From call volume data, developers are voting with their feet. They don’t care which country a model is from; they care whether it solves problems, controls costs, and offers stable service. Domestic models already perform well enough in these dimensions—this is the fundamental reason for topping the charts for six consecutive weeks.

Upcoming Variables: Multimodal and On-Device Inference

The next phase of competition will focus on two directions: multimodal and on-device inference.

Multimodal is a must-have. Real-world information isn’t just text—it includes images, video, audio, and 3D data. Models capable of understanding and generating multiple modalities will hold advantages in more scenarios. MiniMax M3 supports multimodal natively, Tencent Hy3 has unique strengths in video comprehension—these capabilities will shine in short-video moderation, intelligent surveillance, and medical imaging.

On-device inference is even more crucial. Deploying large models on phones, IoT devices, and edge servers reduces latency, enhances privacy, and lowers cloud costs. Xiaomi is most aggressive in this area, with the MiMo series heavily optimized for on-device scenarios. As on-device compute power improves and model compression technology matures, more applications will move from the cloud to the device.

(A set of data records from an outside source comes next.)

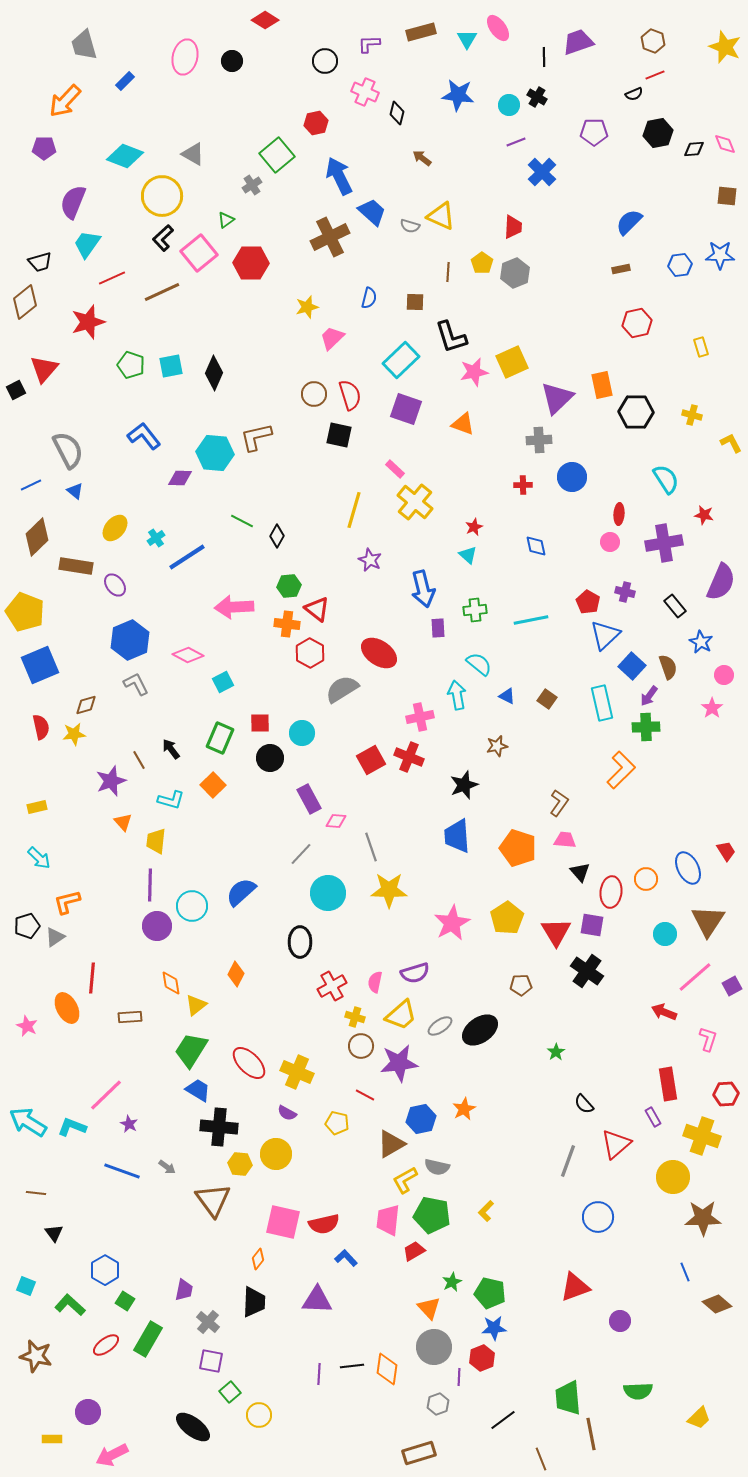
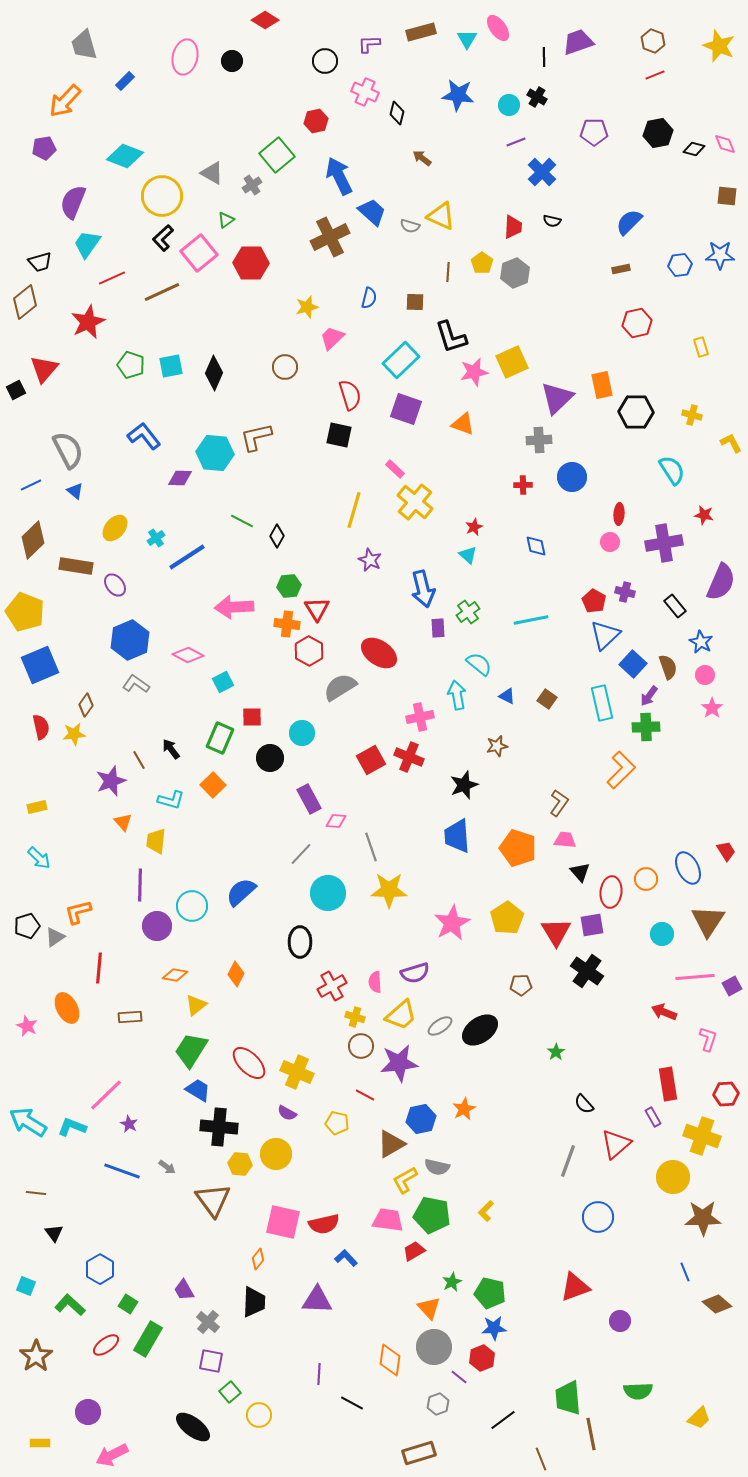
yellow star at (725, 47): moved 6 px left, 1 px up
black semicircle at (634, 94): moved 82 px left, 127 px down; rotated 36 degrees clockwise
red hexagon at (316, 123): moved 2 px up
purple pentagon at (44, 148): rotated 10 degrees counterclockwise
black diamond at (694, 149): rotated 20 degrees clockwise
gray triangle at (193, 154): moved 19 px right, 19 px down
red star at (88, 322): rotated 8 degrees counterclockwise
brown circle at (314, 394): moved 29 px left, 27 px up
cyan semicircle at (666, 479): moved 6 px right, 9 px up
brown diamond at (37, 537): moved 4 px left, 3 px down
red pentagon at (588, 602): moved 6 px right, 1 px up
red triangle at (317, 609): rotated 20 degrees clockwise
green cross at (475, 610): moved 7 px left, 2 px down; rotated 30 degrees counterclockwise
red hexagon at (310, 653): moved 1 px left, 2 px up
blue square at (632, 666): moved 1 px right, 2 px up
pink circle at (724, 675): moved 19 px left
gray L-shape at (136, 684): rotated 28 degrees counterclockwise
gray semicircle at (342, 689): moved 2 px left, 2 px up
brown diamond at (86, 705): rotated 40 degrees counterclockwise
red square at (260, 723): moved 8 px left, 6 px up
purple line at (150, 885): moved 10 px left
orange L-shape at (67, 902): moved 11 px right, 10 px down
purple square at (592, 925): rotated 20 degrees counterclockwise
cyan circle at (665, 934): moved 3 px left
pink line at (695, 977): rotated 36 degrees clockwise
red line at (92, 978): moved 7 px right, 10 px up
pink semicircle at (375, 982): rotated 15 degrees counterclockwise
orange diamond at (171, 983): moved 4 px right, 8 px up; rotated 70 degrees counterclockwise
pink trapezoid at (388, 1220): rotated 92 degrees clockwise
blue hexagon at (105, 1270): moved 5 px left, 1 px up
purple trapezoid at (184, 1290): rotated 140 degrees clockwise
green square at (125, 1301): moved 3 px right, 3 px down
brown star at (36, 1356): rotated 24 degrees clockwise
black line at (352, 1366): moved 37 px down; rotated 35 degrees clockwise
orange diamond at (387, 1369): moved 3 px right, 9 px up
purple line at (459, 1377): rotated 54 degrees counterclockwise
yellow rectangle at (52, 1439): moved 12 px left, 4 px down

U.S. vendors are also working on these directions, but domestic vendors have the advantages of being closer to scenarios, iterating faster, and better localized. Whoever first completes a commercial loop in these areas will gain the upper hand in the next stage of competition.

Lessons for Developers

The changes in call volume rankings offer several lessons for developers:

First, don’t blindly chase the newest and most expensive model. Value for money is key. DeepSeek-V4-Flash’s performance already meets 90% of application scenarios, but costs only a tenth of top models. Unless your application demands extreme reasoning capability, there’s no need to pay 10 times more for a mere 10% performance gain.

Second, multi-model strategies are the trend. No single model can cover all scenarios—matching different models to different tasks achieves the best balance between performance and cost. For example, use DeepSeek-V4-Flash for simple customer dialogues, MiniMax M3 for complex code generation, Tencent Hy3 for long-text analysis, Xiaomi MiMo for on-device inference. Platforms like OpenAI Hub are valuable here: one key to access all models, lowering integration costs.

Third, pay attention to call volume trends, but don’t be misled by short-term fluctuations. Xiaomi MiMo-V2.5-Pro’s boom and bust is a classic example. Truly competitive models will sustain growth, not blossom and wither. When selecting models, look at long-term trends, not promotional spikes.

Fourth, consider compliance and accessibility. For domestic applications, domestic models avoid network and compliance issues—a hidden cost factor. If your application needs high availability and low latency, domestic models are the safer choice.

Comparison matrix of various models’ cost-performance ratios in different scenarios

Final Note

China’s large models topping global call volumes for six weeks straight is not due to policy support or low-price dumping—it’s genuine product competitiveness. Vendors like DeepSeek, MiniMax, Tencent, and Xiaomi got the technology, cost, and scenario deployment right, earning developer recognition.

The Claude series falling out of the top five isn’t because it got worse, but because competitors got stronger. This is an open global market, and developers vote with money. U.S. vendors still lead in certain frontier capabilities, but domestic vendors have matched them in overall competitiveness.

Competition will get fiercer. Multimodal, on-device inference, vertical scenario optimization—all offer opportunities. For developers, this is good news: more choices, lower costs, better service. For vendors, it’s a challenge: you must keep innovating to avoid being eliminated in this marathon.

The global AI large model landscape is being reshaped, and Chinese vendors are now at the table. Who will have the last laugh depends on who can continually create value for developers. Call volume is just the result; product strength is the cause.